Boys and girls are both diagnosed at approximately the same rate.
However, female patients have a 10 times higher risk of the condition degenerating as they get older.
Minor cases generally only require monitoring, to ensure the condition is not getting worse.
The larger the angle of the spinal curve, the higher the odds that it will worsen over time.

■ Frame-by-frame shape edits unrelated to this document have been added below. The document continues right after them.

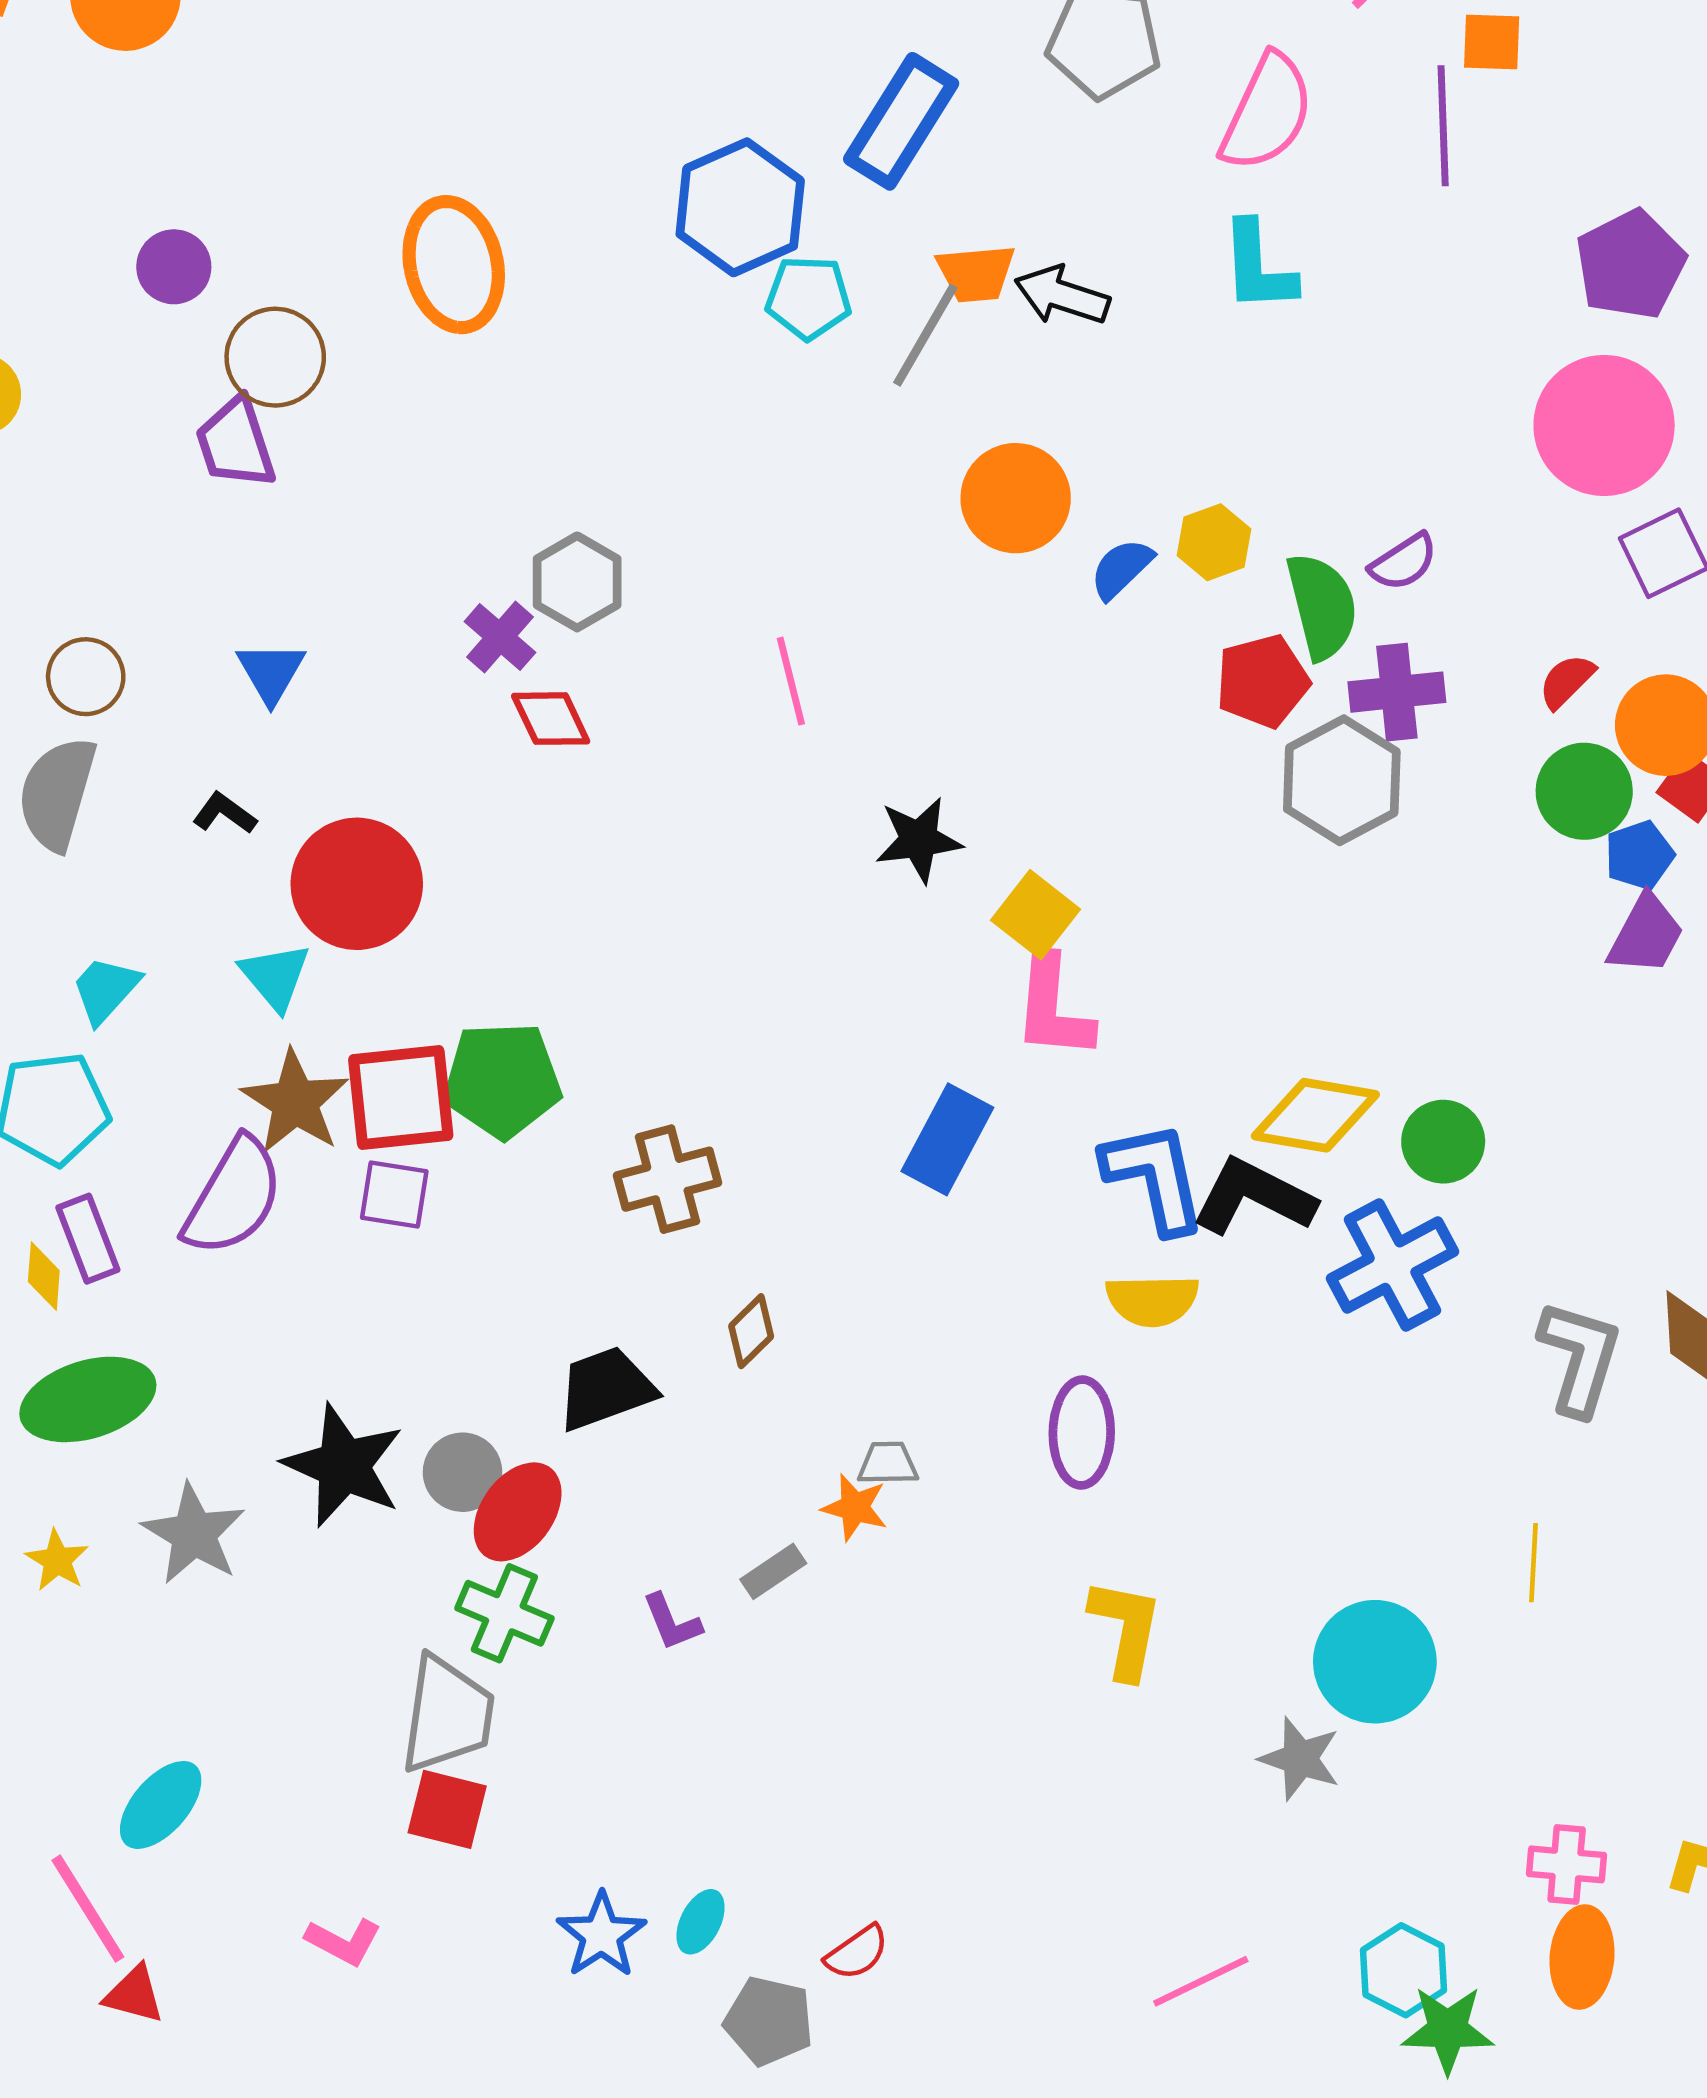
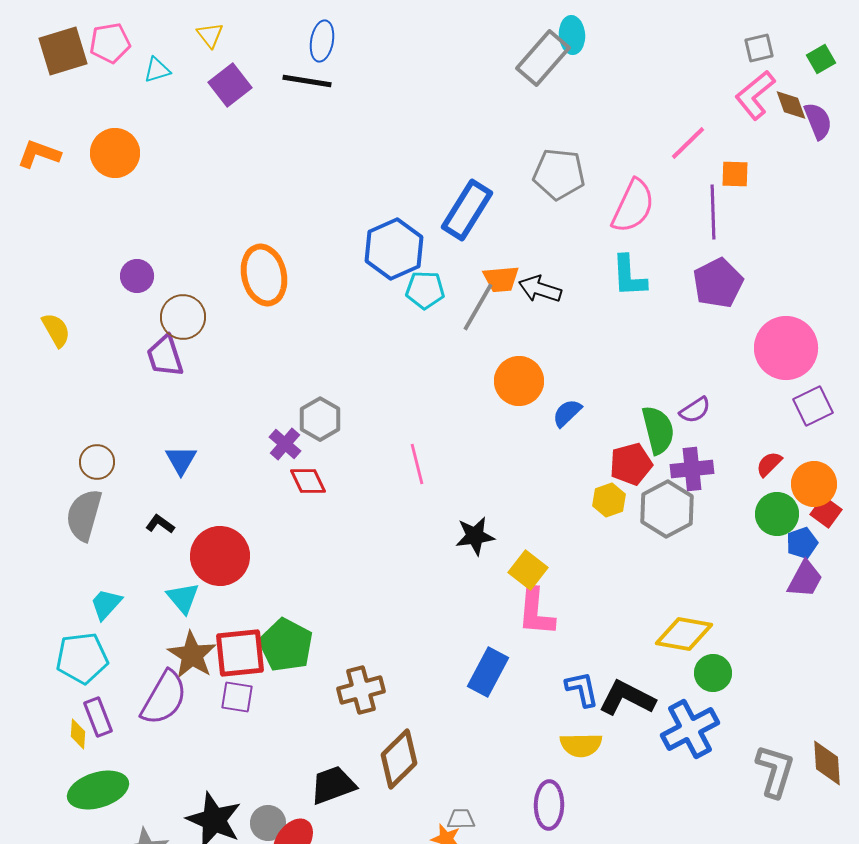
purple pentagon: (1630, 265) -> (718, 283), moved
yellow hexagon: (1214, 542) -> (609, 500), moved
green pentagon: (502, 1080) -> (286, 645), turned 30
yellow diamond: (1315, 1115) -> (684, 634), moved
blue L-shape: (1154, 1177) -> (582, 689), size x0.7
brown diamond: (751, 1331) -> (399, 759), size x1.8

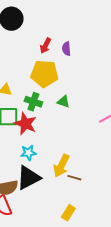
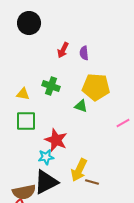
yellow pentagon: (44, 74) -> (96, 87), moved
green cross: (33, 102) -> (51, 86), moved
red star: (25, 124) -> (56, 140), moved

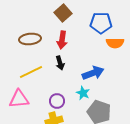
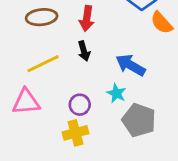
orange semicircle: (115, 43) -> (162, 23), turned 48
blue arrow: (93, 73) -> (131, 65), turned -130

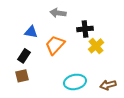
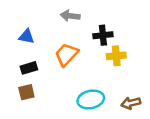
blue triangle: (31, 32) -> (26, 36), moved
yellow cross: (96, 46) -> (116, 56), turned 35
black rectangle: (24, 56) -> (29, 68), turned 40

As a result, idiopathic scoliosis is a lifetime concern, since it requires regular checkups.
Treatment for idiopathic scoliosis includes wearing a brace, physical therapy, and surgery in the most severe cases.
Congenital scoliosis develops while a fetus is still growing inside of its mother.
Vertebrae may grow with a curved shape, or may not fully separate, leading to fused vertebrae.
Vertebrae may even be fused along one side, in a condition called “unilaterally fused vertebrae”, causing the spine to curve.
Depending on how severe the curvature is, doctors may identify the condition when the baby is delivered, or it may go unnoticed until later in life.
When identified early, congenital scoliosis may be entirely cured by applying a cast to correct the curvature.
Neuromuscular scoliosis develops as a secondary condition, due to another disease or medical condition.
These conditions can either cause bone degeneration or can cause the muscles and connective tissue around the spine to stop supporting it.
Here are a few of the conditions that can cause neuromuscular scoliosis:
- Muscular dystrophy. In this condition, muscles lose their strength. When the muscles around the spine weaken, especially if they weaken only on one side, spinal curvature can result.
- Birth defects. Birth defects like spina bifida can cause a baby’s vertebrae to develop abnormally. This is also a type of congenital scoliosis.
- Injuries or infections. Traumatic injury or serious infection can cause the spine to develop a curve.
- One leg is longer than the other. If one of your legs is longer than the other, you may lean to one side to compensate. Over time, this can develop into a permanent spinal curve.
- Cerebral palsy. Not all cases of cerebral palsy result in scoliosis. However, it does result in a handful of cases.
Scoliosis in Adults
Adult scoliosis is different than scoliosis in children or infants.
This is because an adult’s bones are already mature, so the treatment options may be different. Generally, adult scoliosis comes in three different types.
- First, adults who received surgery as adolescents may suffer from a relapse. When this occurs, a doctor may recommend a follow-up surgery or other treatment.
- Second, adults who developed scoliosis as adolescents, but did not receive surgery. When the condition progresses to the point where it causes pain, discomfort, or more severe symptoms, surgery or a brace may be required.
- Finally, it’s possible for adults to develop a condition called “degenerative scoliosis”, or “de novo scoliosis”. “De novo” means “new”, because the condition did not exist earlier in life. This type of scoliosis generally occurs in the lower back and mostly affects senior citizens. Degenerative scoliosis occurs as a result of the loss of bone and muscle strength due to aging. As a person’s muscles weaken and they lose bone density, the spine will naturally compress slightly. Normally, this happens evenly on both sides, which is why people get slightly shorter as they get older. However, sometimes the spine will compress more on one side than on the other side, leading to a curved shape. Degenerative scoliosis often causes spinal stenosis, which means that the spinal canal gets narrower and pinches spinal nerves. This can cause pain and discomfort, especially during physical activity. Because degenerative scoliosis only causes minor curving, surgery is generally not required. A normal course of treatment will involve pain management through medication and physical therapy.